Tarsem Singh ismini herhangi bir projede görünce heyecanlanmamak imkansız. Kendisi ta 2000 yılında “The Cell” isimli filmiyle dikkatimizi çekmiş (O zamanlar ziyadesiyle genç olsak da filmdeki görüntü ve sanat yönetiminin cezbedici olduğunu fark etmek zor değildi), “The Cell”den altı yıl sonra da “The Fall” ile iyiden iyiye hayranlığımızı kazanmıştı. Yalnızca ‘Tarsem’ ismini kullanan yönetmenin rejisörlük olarak harika bir performans sergilediği “The Fall”, “Pushing Daisies”den tanıdığımız Lee Pace ile Romanyalı küçük aktris Catinca Untaru’nun aralarındaki kimya ile şahlanıyordu. Muazzam bir işçiliğe ve tasarıma sahip “The Fall”dan altı yıl sonra, Tarsem Singh bu kez “Immortals” adındaki aksiyon filmiyle geri döndü. Fragmanı malum sitelerde yayınlandığında seyirciler arasında oluşan önyargı genel olarak olumsuz yönde değildi. Velakin izledikten sonra insan aynı şeyi düşünemiyor; “Immortals”, son derece kötü bir aksiyon filmi. Ayrıca ortada o kadar kötü bir senaryo var ki, Tarsem Singh’in işçiliği bile filmi kurtaramamış.

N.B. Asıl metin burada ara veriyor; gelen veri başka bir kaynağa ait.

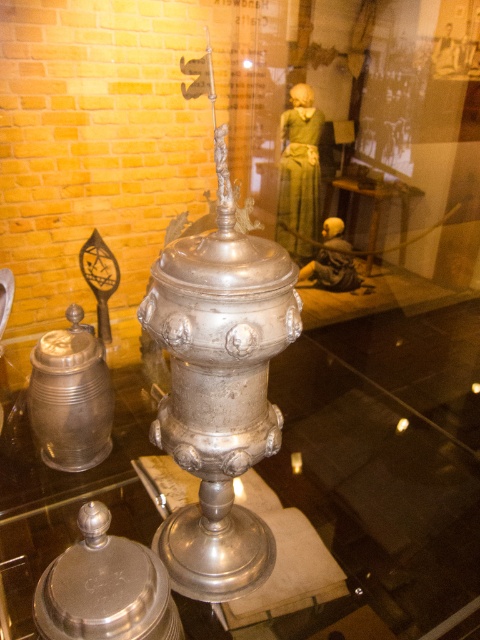 Question: Among these points, which one is nearest to the camera?

Choices:
 (A) (85, 634)
 (B) (27, 408)

Answer: (A)

Question: Is polished silver teapot at lower left to the left of polished silver tankard at left from the viewer's perspective?

Choices:
 (A) no
 (B) yes

Answer: (A)

Question: Is polished silver teapot at lower left positioned before polished silver tankard at left?

Choices:
 (A) no
 (B) yes

Answer: (B)

Question: In this image, where is polished silver teapot at lower left located relative to polished silver tankard at left?

Choices:
 (A) left
 (B) right

Answer: (B) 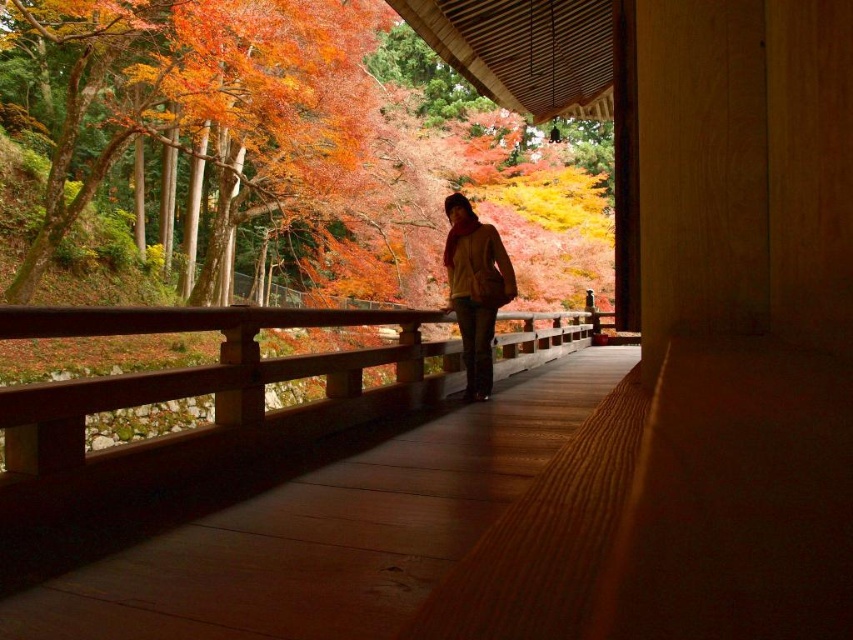 Does point (491, 336) come farther from viewer compared to point (465, 236)?

Yes, point (491, 336) is behind point (465, 236).

Is matte yellow sweater at center positioned at the back of matte yellow jacket at center?

That is False.

The height and width of the screenshot is (640, 853). I want to click on matte yellow sweater at center, so click(474, 289).

Is autumn leaves at upper left taller than matte yellow sweater at center?

Yes, autumn leaves at upper left is taller than matte yellow sweater at center.

Identify the location of autumn leaves at upper left. pos(524,51).

Describe the element at coordinates (524, 51) in the screenshot. This screenshot has width=853, height=640. I see `autumn leaves at upper left` at that location.

This screenshot has width=853, height=640. Find the location of `autumn leaves at upper left`. autumn leaves at upper left is located at coordinates (524, 51).

Can you confirm if wooden walkway at center is bigger than matte yellow jacket at center?

Actually, wooden walkway at center might be smaller than matte yellow jacket at center.

In order to click on wooden walkway at center in this screenshot , I will do `click(316, 531)`.

This screenshot has height=640, width=853. In order to click on wooden walkway at center in this screenshot , I will do `click(316, 531)`. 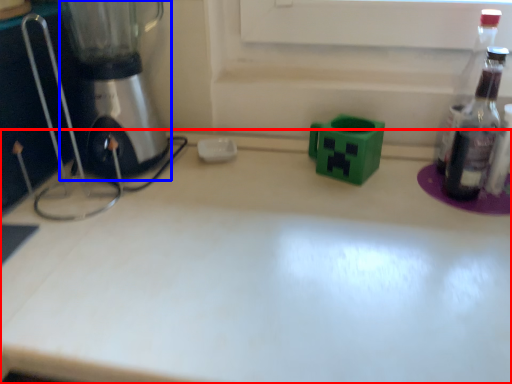 Question: Which object is further to the camera taking this photo, countertop (highlighted by a red box) or mixer (highlighted by a blue box)?

Choices:
 (A) countertop
 (B) mixer

Answer: (B) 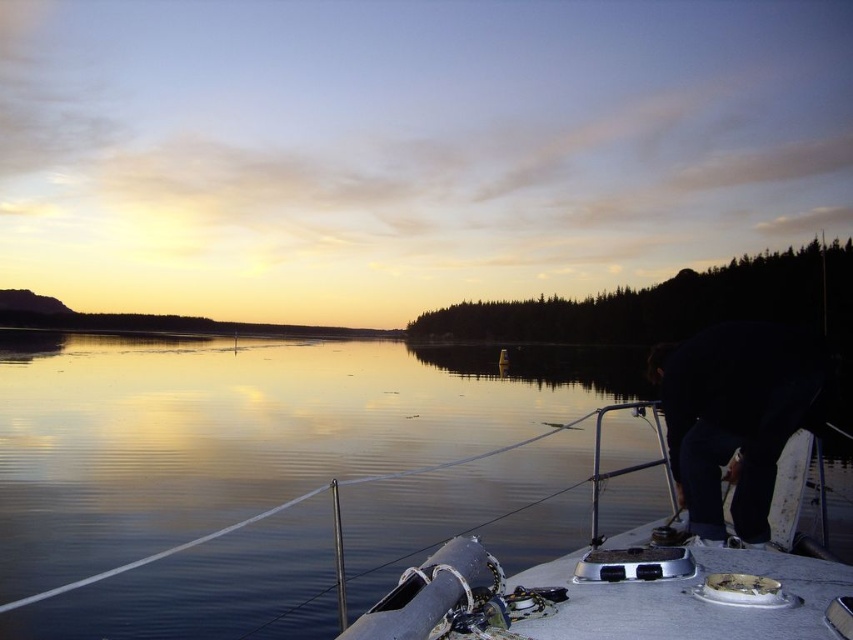 Question: Estimate the real-world distances between objects in this image. Which object is closer to the metallic gray boat at lower right?

Choices:
 (A) glossy reflective water at center
 (B) dark blue jeans at lower right

Answer: (B)

Question: Where is glossy reflective water at center located in relation to dark blue jeans at lower right in the image?

Choices:
 (A) left
 (B) right

Answer: (A)

Question: Which point appears closest to the camera in this image?

Choices:
 (A) (672, 355)
 (B) (270, 560)

Answer: (A)

Question: Does glossy reflective water at center appear under metallic gray boat at lower right?

Choices:
 (A) no
 (B) yes

Answer: (B)

Question: In this image, where is metallic gray boat at lower right located relative to dark blue jeans at lower right?

Choices:
 (A) left
 (B) right

Answer: (A)

Question: Estimate the real-world distances between objects in this image. Which object is farther from the metallic gray boat at lower right?

Choices:
 (A) glossy reflective water at center
 (B) dark blue jeans at lower right

Answer: (A) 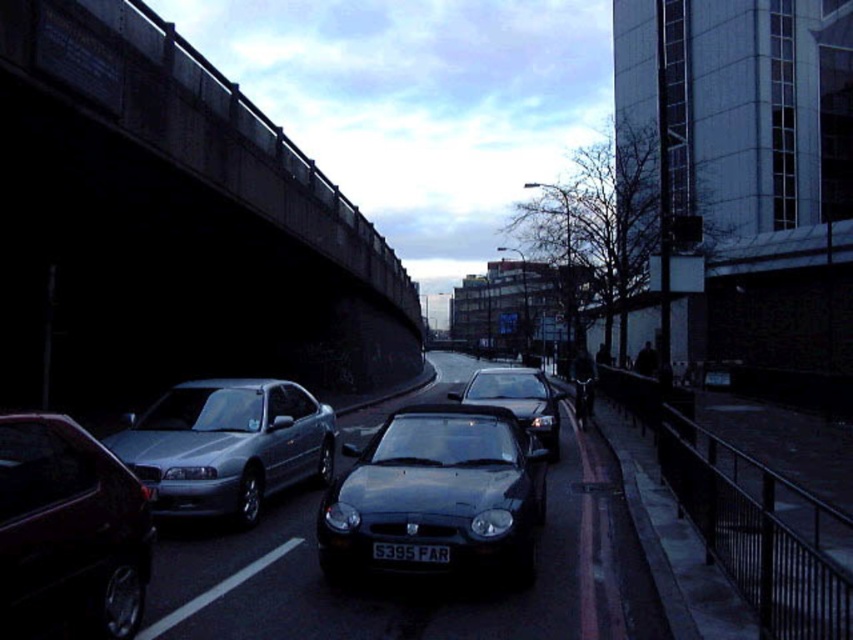 You are a delivery driver who needs to park your truck on the street. You see the shiny metallic car at left and the satin silver sedan at center. Which vehicle is blocking the parking spot you want to take?

The shiny metallic car at left is positioned over the satin silver sedan at center, meaning it is blocking the parking spot where the satin silver sedan at center is parked.

You are a photographer trying to capture the entire scene of the concrete bridge at upper left and the shiny metallic car at left in one frame. Given that your camera can only focus on objects within a 100cm width, will you be able to include both in your shot?

The concrete bridge at upper left is bigger than the shiny metallic car at left, so it might occupy more space in the frame. However, without specific width measurements, it is uncertain if both can fit within the 100cm width constraint. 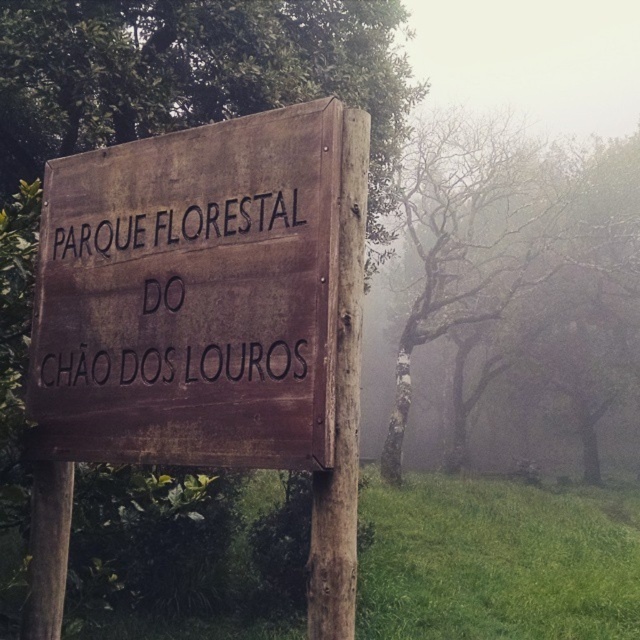 Consider the image. Can you confirm if green matte signpost at center is shorter than bare branches at center?

Correct, green matte signpost at center is not as tall as bare branches at center.

Can you confirm if green matte signpost at center is wider than bare branches at center?

No, green matte signpost at center is not wider than bare branches at center.

At what (x,y) coordinates should I click in order to perform the action: click on green matte signpost at center. Please return your answer as a coordinate pair (x, y). The width and height of the screenshot is (640, 640). Looking at the image, I should click on pyautogui.click(x=193, y=72).

Can you confirm if brown wooden sign at center is thinner than green matte signpost at center?

Yes.

Does brown wooden sign at center come behind green matte signpost at center?

No, it is not.

Locate an element on the screen. The image size is (640, 640). brown wooden sign at center is located at coordinates (192, 296).

You are a GUI agent. You are given a task and a screenshot of the screen. Output one action in this format:
    pyautogui.click(x=<x>, y=<y>)
    Task: Click on the brown wooden sign at center
    This screenshot has height=640, width=640.
    Given the screenshot: What is the action you would take?
    pyautogui.click(x=192, y=296)

Between brown wooden sign at center and bare branches at center, which one is positioned higher?

bare branches at center

Who is more distant from viewer, (x=198, y=179) or (x=472, y=218)?

The point (x=472, y=218) is behind.

The image size is (640, 640). Describe the element at coordinates (192, 296) in the screenshot. I see `brown wooden sign at center` at that location.

This screenshot has height=640, width=640. In order to click on brown wooden sign at center in this screenshot , I will do `click(192, 296)`. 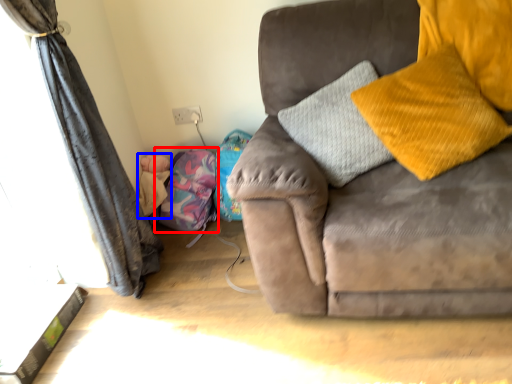 Question: Which object appears closest to the camera in this image, bean bag chair (highlighted by a red box) or baby (highlighted by a blue box)?

Choices:
 (A) bean bag chair
 (B) baby

Answer: (A) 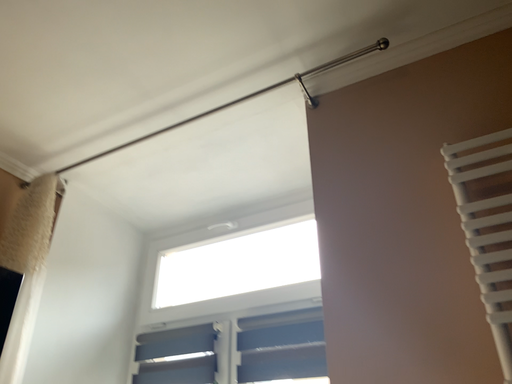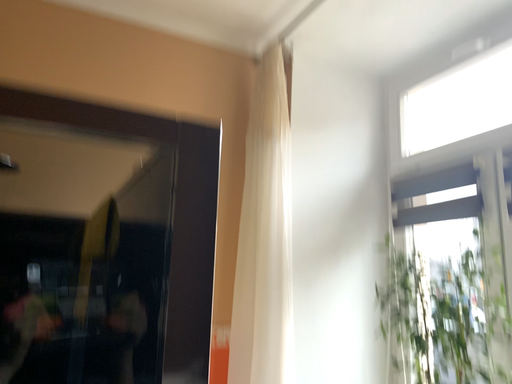 Question: Which way did the camera rotate in the video?

Choices:
 (A) rotated downward
 (B) rotated upward

Answer: (A) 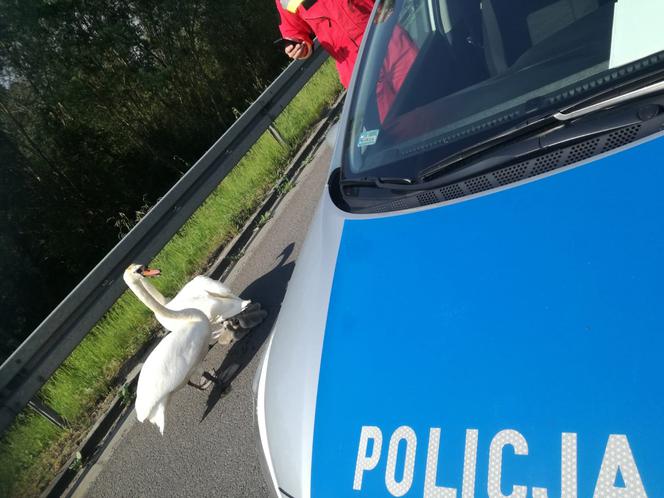 Locate an element on the screen. Image resolution: width=664 pixels, height=498 pixels. phone is located at coordinates (284, 39). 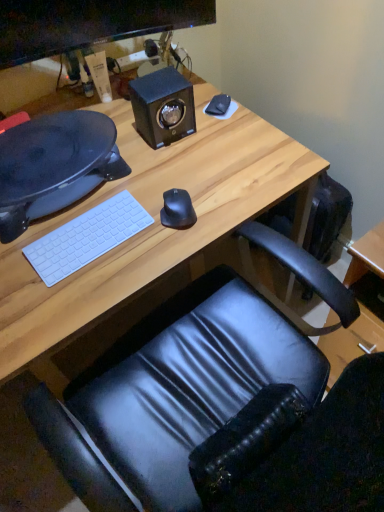 Question: Is wooden desk at center taller than white matte keyboard at lower left?

Choices:
 (A) no
 (B) yes

Answer: (B)

Question: From a real-world perspective, is wooden desk at center located higher than white matte keyboard at lower left?

Choices:
 (A) no
 (B) yes

Answer: (A)

Question: Considering the relative sizes of wooden desk at center and white matte keyboard at lower left in the image provided, is wooden desk at center thinner than white matte keyboard at lower left?

Choices:
 (A) no
 (B) yes

Answer: (A)

Question: Could you tell me if wooden desk at center is turned towards white matte keyboard at lower left?

Choices:
 (A) no
 (B) yes

Answer: (A)

Question: Can you confirm if wooden desk at center is bigger than white matte keyboard at lower left?

Choices:
 (A) yes
 (B) no

Answer: (A)

Question: From the image's perspective, would you say wooden desk at center is positioned over white matte keyboard at lower left?

Choices:
 (A) no
 (B) yes

Answer: (A)

Question: Is wooden desk at center to the left of black matte notepad at upper right from the viewer's perspective?

Choices:
 (A) yes
 (B) no

Answer: (A)

Question: Is wooden desk at center bigger than black matte notepad at upper right?

Choices:
 (A) yes
 (B) no

Answer: (A)

Question: Does wooden desk at center lie in front of black matte notepad at upper right?

Choices:
 (A) yes
 (B) no

Answer: (A)

Question: Does wooden desk at center have a greater height compared to black matte notepad at upper right?

Choices:
 (A) yes
 (B) no

Answer: (A)

Question: Is wooden desk at center surrounding black matte notepad at upper right?

Choices:
 (A) yes
 (B) no

Answer: (B)

Question: Does wooden desk at center come behind black matte notepad at upper right?

Choices:
 (A) no
 (B) yes

Answer: (A)

Question: From a real-world perspective, does black matte mouse at center stand above matte black monitor at upper left?

Choices:
 (A) no
 (B) yes

Answer: (A) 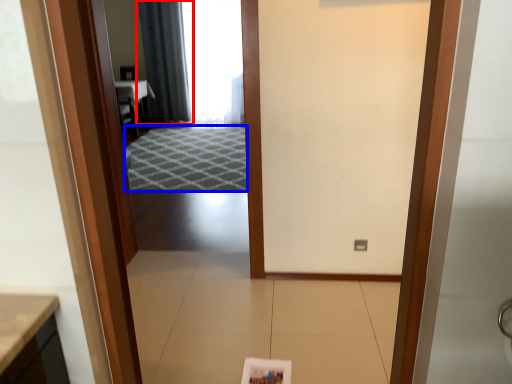 Question: Which of the following is the farthest to the observer, curtain (highlighted by a red box) or doormat (highlighted by a blue box)?

Choices:
 (A) curtain
 (B) doormat

Answer: (A) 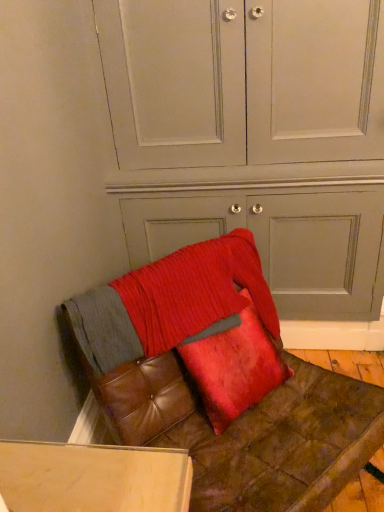 Question: From the image's perspective, is leather cushion at lower right below velvet red pillow at center?

Choices:
 (A) no
 (B) yes

Answer: (B)

Question: Does leather cushion at lower right have a greater width compared to velvet red pillow at center?

Choices:
 (A) no
 (B) yes

Answer: (B)

Question: Is velvet red pillow at center at the back of leather cushion at lower right?

Choices:
 (A) no
 (B) yes

Answer: (B)

Question: Can you confirm if leather cushion at lower right is taller than velvet red pillow at center?

Choices:
 (A) no
 (B) yes

Answer: (B)

Question: Is velvet red pillow at center a part of leather cushion at lower right?

Choices:
 (A) yes
 (B) no

Answer: (A)

Question: Considering the positions of point (221, 442) and point (375, 81), is point (221, 442) closer or farther from the camera than point (375, 81)?

Choices:
 (A) farther
 (B) closer

Answer: (B)

Question: Considering the positions of leather cushion at lower right and matte gray dresser at center in the image, is leather cushion at lower right wider or thinner than matte gray dresser at center?

Choices:
 (A) wide
 (B) thin

Answer: (A)

Question: Which is correct: leather cushion at lower right is inside matte gray dresser at center, or outside of it?

Choices:
 (A) inside
 (B) outside

Answer: (B)

Question: Relative to matte gray dresser at center, is leather cushion at lower right in front or behind?

Choices:
 (A) front
 (B) behind

Answer: (A)

Question: Does point (165, 431) appear closer or farther from the camera than point (211, 373)?

Choices:
 (A) farther
 (B) closer

Answer: (A)

Question: In terms of width, does leather cushion at lower right look wider or thinner when compared to velvet red pillow at center?

Choices:
 (A) wide
 (B) thin

Answer: (A)

Question: Relative to velvet red pillow at center, is leather cushion at lower right in front or behind?

Choices:
 (A) behind
 (B) front

Answer: (B)

Question: Which is correct: leather cushion at lower right is inside velvet red pillow at center, or outside of it?

Choices:
 (A) inside
 (B) outside

Answer: (B)

Question: Considering their positions, is velvet red pillow at center located in front of or behind leather cushion at lower right?

Choices:
 (A) behind
 (B) front

Answer: (A)

Question: Considering the positions of velvet red pillow at center and leather cushion at lower right in the image, is velvet red pillow at center taller or shorter than leather cushion at lower right?

Choices:
 (A) short
 (B) tall

Answer: (A) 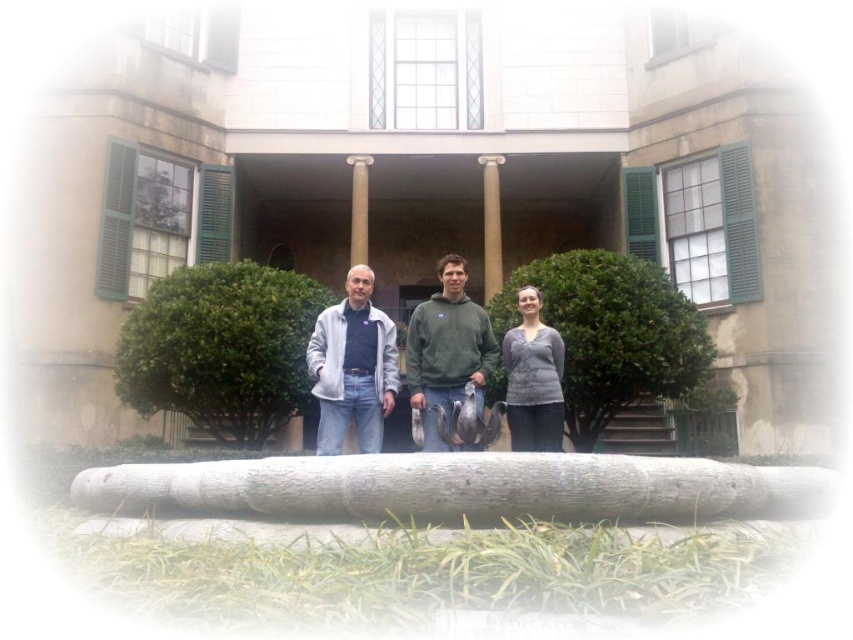 Does light gray fleece jacket at center come in front of green fleece at center?

That is False.

Locate an element on the screen. light gray fleece jacket at center is located at coordinates 352,368.

Does point (384, 404) come in front of point (439, 291)?

Yes, it is in front of point (439, 291).

This screenshot has height=640, width=853. Identify the location of light gray fleece jacket at center. (352, 368).

What do you see at coordinates (532, 378) in the screenshot?
I see `gray matte sweater at center` at bounding box center [532, 378].

Does point (555, 403) come in front of point (367, 204)?

Yes.

This screenshot has height=640, width=853. Find the location of `gray matte sweater at center`. gray matte sweater at center is located at coordinates (532, 378).

Looking at this image, is light gray fleece jacket at center positioned at the back of gray matte sweater at center?

No, it is in front of gray matte sweater at center.

Is light gray fleece jacket at center wider than gray matte sweater at center?

Yes, light gray fleece jacket at center is wider than gray matte sweater at center.

Between point (384, 413) and point (511, 410), which one is positioned in front?

Point (384, 413)

Locate an element on the screen. light gray fleece jacket at center is located at coordinates (352, 368). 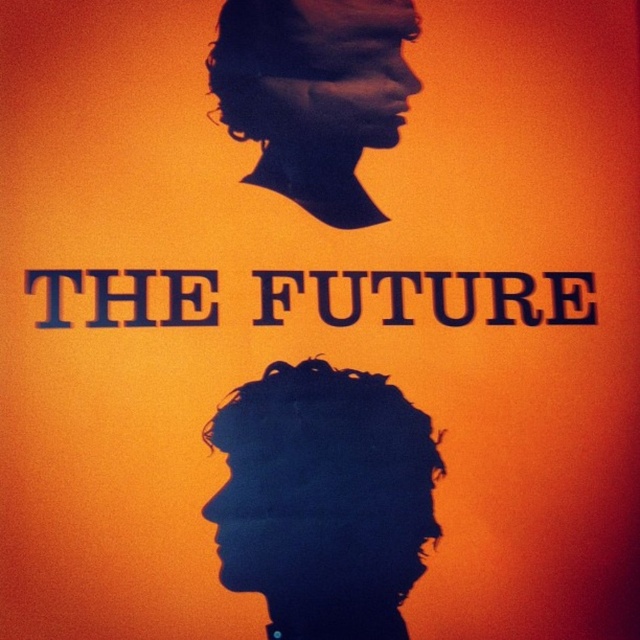 How much distance is there between dark blue textured hair at lower center and black matte profile at upper center?

The distance of dark blue textured hair at lower center from black matte profile at upper center is 10.70 inches.

Locate an element on the screen. This screenshot has height=640, width=640. dark blue textured hair at lower center is located at coordinates (323, 499).

Between point (364, 392) and point (273, 42), which one is positioned behind?

Point (273, 42)

At what (x,y) coordinates should I click in order to perform the action: click on dark blue textured hair at lower center. Please return your answer as a coordinate pair (x, y). Looking at the image, I should click on (323, 499). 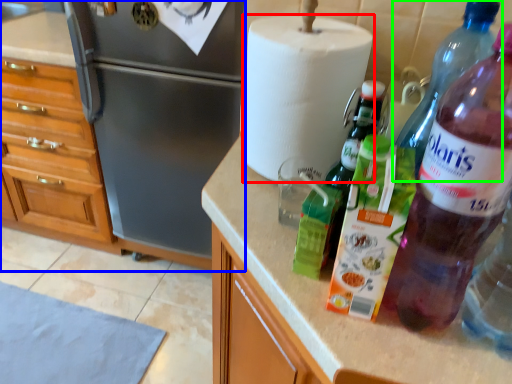 Question: Which object is the closest to the paper towel (highlighted by a red box)? Choose among these: cabinetry (highlighted by a blue box) or bottle (highlighted by a green box).

Choices:
 (A) cabinetry
 (B) bottle

Answer: (B) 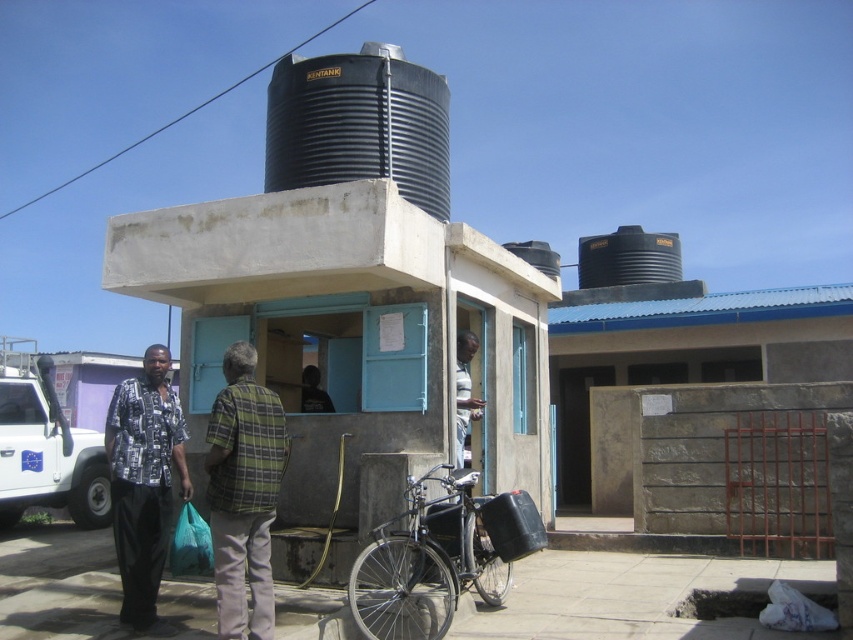 Consider the image. You are standing in front of the water kiosk and want to reach the black corrugated silo at upper center to refill your water container. Considering your height is 1.7 meters, can you comfortably reach the silo without any assistance?

The black corrugated silo at upper center is 7.78 meters from viewer, so it is too far away for you to reach comfortably without assistance. You would need to use a ladder or ask for help to access it.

“Immortals”da Theseus (Henry Cavill) isimli bir ölümlünün hikayesini izliyoruz: Antik Yunan zamanında, Tanrılar Titanlar’a karşı savaşmış ve onları yenmiştir. Bir süre sonra, Tanrılar’a olan inancını yitirmiş güçlü kral Hyperion (Mickey Rourke) Yunanistan’ı tehdit etmeye ve ele geçirmeye başlar. Vahşi bir orduya kumandanlık eden Hyperion, aynı zamanda Ares’e (Daniel Sharman) ait Epirus Yayı’nı aramaktadır. Fakat eski bir kural Tanrılar’ın savaşa karışmaması gerektiğini belirttiği için Zeus (Luke Evans), Theseus adında bir köylüyü Hyperion’a karşı savaşması için gizlice seçer. Annesi gözlerinin önünde Hyperion tarafından öldürülen Theseus, Hyperion’a karşı halkının son umudu olacaktır…



“Immortals” ile ilgili söylenecek pek fazla şey yok aslında. Kendisi mitolojiyi baz alarak çekilmiş onlarca vasat aksiyon filminden yalnızca biri. Az önce de söylediğimiz gibi mitolojik öğeler taşıyan bir senaryoya sahip olması, fragmanı ve Tarsem Singh ismi izlemeden önce beklentiyi ister istemez artırmış olsa da nereden tutsanız elinizde kalan bir yapım bu film. Sinemada görsellik konusundaki yeteneğine itimadımız sonsuz olan Singh bu filminde de görsel bakımdan karşımıza birçok etkileyici kare çıkarıyor, hakkını yemeyelim. Film sanat yönetimi ve efektler konusunda da çok kötü değil. Yani “Immortals”ın teknik anlamda pek bir sıkıntısı yok; efektlerin ve aksiyon sahnelerinin üzerinde belli ki uzun uzadıya düşünülmüş. Mesela filmin ikinci yarısının sonlarındaki savaş sahnesinin koreografisi epey etkileyici. Fakat yazılan senaryo ve dolayısıyla etkilediği kurgu o kadar kötü ve garip bir biçimde ilerliyor ki, bir süre sonra sahneler ve karakterler arasındaki bağlar dahi kafanızı karıştırıyor. Ayrıca senaryo kendi içinde birçok tutarsızlık ve mantık hatası barındırıyor (Mesela, çok da ayrıntıya girmeden söyleyelim; Zeus'un oğlu Ares'i gidip gözünü kırpmadan öldürmesi).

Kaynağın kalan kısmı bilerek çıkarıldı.